I suppose that depends on the professional. A lot of people, even some professionals, are still stuck with a more classical understanding of autism. By that I mean the idea of autism that is often easily confused with lower dimensional Fe (mostly Asperger's syndrome), and leads to threads like like this lol. Supposing such people may often be wrongfully diagnosed is an interesting hypothetical, but I find it unlikely. The tests for the diagnosis process are pretty rigorous so, sort of like a driving test, a single crucial negative can mean you fail even among many other positives. However, it would not be surprising in the slightest if it were the case that such people are often referred to to get professionally tested for their 1D Fe idiosyncrasies, only for them to leave the test correctly undiagnosed in troves.

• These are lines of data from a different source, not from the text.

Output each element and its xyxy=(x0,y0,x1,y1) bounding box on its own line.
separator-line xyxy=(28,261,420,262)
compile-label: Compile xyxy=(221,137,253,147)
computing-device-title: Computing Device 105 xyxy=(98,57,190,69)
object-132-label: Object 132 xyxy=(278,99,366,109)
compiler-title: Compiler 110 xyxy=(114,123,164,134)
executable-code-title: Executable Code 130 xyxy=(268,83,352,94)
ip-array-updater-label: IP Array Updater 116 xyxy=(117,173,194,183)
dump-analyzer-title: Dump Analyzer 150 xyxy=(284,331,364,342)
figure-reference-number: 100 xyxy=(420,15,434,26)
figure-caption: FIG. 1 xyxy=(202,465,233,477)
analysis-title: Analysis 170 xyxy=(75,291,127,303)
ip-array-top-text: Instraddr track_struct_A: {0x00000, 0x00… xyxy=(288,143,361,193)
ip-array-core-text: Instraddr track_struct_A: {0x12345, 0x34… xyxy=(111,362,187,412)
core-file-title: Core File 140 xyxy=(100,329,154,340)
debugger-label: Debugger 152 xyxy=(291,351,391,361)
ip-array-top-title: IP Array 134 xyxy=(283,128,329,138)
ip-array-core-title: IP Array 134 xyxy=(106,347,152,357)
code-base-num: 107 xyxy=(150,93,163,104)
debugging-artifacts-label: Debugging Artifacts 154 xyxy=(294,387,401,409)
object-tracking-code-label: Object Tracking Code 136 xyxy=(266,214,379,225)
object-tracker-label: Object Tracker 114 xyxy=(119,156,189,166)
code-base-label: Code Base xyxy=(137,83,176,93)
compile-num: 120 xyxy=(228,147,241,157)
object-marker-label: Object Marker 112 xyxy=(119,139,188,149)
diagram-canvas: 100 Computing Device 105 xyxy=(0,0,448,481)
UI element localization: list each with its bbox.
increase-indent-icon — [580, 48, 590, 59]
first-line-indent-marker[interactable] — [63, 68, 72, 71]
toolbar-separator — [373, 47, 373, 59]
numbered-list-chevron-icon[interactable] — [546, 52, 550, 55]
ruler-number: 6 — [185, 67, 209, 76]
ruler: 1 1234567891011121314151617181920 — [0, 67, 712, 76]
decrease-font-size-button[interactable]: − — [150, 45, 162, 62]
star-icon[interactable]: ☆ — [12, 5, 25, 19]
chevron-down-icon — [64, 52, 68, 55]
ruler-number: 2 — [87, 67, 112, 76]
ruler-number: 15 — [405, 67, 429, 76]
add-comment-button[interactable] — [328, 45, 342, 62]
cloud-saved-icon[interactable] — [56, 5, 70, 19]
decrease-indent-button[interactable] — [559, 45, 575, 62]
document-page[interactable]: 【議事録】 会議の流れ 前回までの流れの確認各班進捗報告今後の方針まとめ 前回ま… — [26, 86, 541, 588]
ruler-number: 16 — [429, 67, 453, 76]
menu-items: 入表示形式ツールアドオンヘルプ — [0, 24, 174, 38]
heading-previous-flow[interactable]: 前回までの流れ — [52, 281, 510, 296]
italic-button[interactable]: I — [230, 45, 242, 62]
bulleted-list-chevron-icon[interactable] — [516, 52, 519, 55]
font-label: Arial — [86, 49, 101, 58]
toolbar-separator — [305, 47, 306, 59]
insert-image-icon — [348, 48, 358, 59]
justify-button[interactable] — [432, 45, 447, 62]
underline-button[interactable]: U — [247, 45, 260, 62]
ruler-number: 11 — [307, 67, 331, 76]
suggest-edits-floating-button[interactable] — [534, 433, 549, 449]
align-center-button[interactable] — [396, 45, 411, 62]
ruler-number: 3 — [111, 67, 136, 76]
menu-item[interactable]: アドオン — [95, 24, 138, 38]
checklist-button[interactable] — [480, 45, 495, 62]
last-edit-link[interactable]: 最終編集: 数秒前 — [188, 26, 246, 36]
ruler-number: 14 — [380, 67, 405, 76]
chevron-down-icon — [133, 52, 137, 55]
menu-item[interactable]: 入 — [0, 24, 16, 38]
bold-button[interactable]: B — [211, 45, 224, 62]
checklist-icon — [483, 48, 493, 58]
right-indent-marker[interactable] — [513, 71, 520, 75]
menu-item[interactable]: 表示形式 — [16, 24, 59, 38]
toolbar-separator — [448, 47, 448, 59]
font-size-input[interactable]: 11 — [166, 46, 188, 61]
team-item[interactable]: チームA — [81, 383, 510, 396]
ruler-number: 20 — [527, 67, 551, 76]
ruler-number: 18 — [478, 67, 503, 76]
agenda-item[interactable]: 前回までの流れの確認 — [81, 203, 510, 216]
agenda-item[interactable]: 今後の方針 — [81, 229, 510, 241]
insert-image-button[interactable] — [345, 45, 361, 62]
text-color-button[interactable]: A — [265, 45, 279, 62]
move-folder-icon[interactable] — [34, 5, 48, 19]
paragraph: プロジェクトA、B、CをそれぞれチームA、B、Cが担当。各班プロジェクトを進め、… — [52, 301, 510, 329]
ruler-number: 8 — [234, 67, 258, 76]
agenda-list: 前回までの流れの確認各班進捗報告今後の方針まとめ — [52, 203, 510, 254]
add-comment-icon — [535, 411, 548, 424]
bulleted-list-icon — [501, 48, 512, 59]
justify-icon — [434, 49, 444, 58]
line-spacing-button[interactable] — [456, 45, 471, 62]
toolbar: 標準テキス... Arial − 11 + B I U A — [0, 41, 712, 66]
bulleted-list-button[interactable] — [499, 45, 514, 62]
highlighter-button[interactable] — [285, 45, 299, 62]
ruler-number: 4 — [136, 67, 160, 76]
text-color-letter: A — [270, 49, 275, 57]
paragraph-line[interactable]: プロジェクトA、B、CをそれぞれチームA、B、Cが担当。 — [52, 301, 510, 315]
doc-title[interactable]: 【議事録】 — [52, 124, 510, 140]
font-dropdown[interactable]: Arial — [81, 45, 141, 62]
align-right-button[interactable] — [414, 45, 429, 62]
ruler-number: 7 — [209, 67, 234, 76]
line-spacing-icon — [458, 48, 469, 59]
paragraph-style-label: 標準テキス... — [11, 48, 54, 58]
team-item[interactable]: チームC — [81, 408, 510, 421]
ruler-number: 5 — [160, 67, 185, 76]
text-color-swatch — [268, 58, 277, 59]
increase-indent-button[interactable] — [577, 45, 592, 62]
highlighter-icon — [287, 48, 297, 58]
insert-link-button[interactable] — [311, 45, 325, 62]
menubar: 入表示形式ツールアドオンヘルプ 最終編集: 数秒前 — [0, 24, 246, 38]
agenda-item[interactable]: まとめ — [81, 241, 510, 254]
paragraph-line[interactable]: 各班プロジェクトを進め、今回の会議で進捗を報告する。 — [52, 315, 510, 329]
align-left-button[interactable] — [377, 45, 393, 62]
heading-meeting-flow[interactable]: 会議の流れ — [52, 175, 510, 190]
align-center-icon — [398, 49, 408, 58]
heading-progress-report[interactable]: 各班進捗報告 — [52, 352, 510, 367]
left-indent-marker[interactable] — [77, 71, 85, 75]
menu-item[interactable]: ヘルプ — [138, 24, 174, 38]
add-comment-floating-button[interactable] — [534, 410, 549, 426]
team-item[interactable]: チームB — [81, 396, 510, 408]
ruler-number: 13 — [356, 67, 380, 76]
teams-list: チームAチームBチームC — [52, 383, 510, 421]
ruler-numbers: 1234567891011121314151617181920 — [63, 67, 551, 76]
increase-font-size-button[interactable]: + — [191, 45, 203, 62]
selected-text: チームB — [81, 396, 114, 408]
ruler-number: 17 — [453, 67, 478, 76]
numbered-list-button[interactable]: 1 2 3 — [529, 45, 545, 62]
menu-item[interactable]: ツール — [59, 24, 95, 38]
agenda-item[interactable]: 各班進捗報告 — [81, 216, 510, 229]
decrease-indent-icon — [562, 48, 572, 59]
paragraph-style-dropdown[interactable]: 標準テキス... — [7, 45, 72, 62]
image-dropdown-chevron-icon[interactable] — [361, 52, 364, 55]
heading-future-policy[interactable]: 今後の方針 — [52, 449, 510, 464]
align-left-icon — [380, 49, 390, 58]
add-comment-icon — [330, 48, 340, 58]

Overall, I still think it is much more likely that Fe egos (and probably just as likely Se-doms now that I think about it) go wrongfully undiagnosed even after being tested. But that also depends on the profundity of the autism and acumen to adjust socially.
Yep. People say that I'm logical so I can't perceive things "weird". I myself got the schizotypal personality style diagnosis. It was very fitting cognitively.
It really makes dissonance. Others: But you do not do new age stuff.
Me: Yup but I have never told you my weird religious expriences that I shared to no one (I just perceive weirdly but I'm not in psychosis). Besides new agey stuff is communal hence it is even contradictory.
[That said DarkAngelFireWolf69's ILE profile is like directly from highly functional schizotypal life]
Schizotypal. Whoo. I was diagnosed with Aspergers, ADHD, and Schizoaffective. Still probably ILI by all the definitions of ILI or even possibly LIE.